What you have to do => Your task is to repeat exactly the lines below between the line holding "Alle verplichte kosten inbegrepen!" and the line holding "Ontwerp van Matteo Thun", inclusive, and only those.

Saved data entries
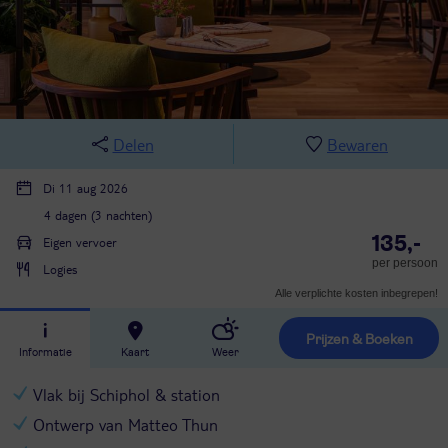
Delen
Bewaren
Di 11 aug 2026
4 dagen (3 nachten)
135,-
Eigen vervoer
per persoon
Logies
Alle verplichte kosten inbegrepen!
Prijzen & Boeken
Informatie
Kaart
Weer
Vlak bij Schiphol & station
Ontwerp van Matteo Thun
==
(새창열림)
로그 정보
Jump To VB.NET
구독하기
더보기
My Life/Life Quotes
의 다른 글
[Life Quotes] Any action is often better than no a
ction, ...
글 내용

Task response =>
Alle verplichte kosten inbegrepen!
Prijzen & Boeken
Informatie
Kaart
Weer
Vlak bij Schiphol & station
Ontwerp van Matteo Thun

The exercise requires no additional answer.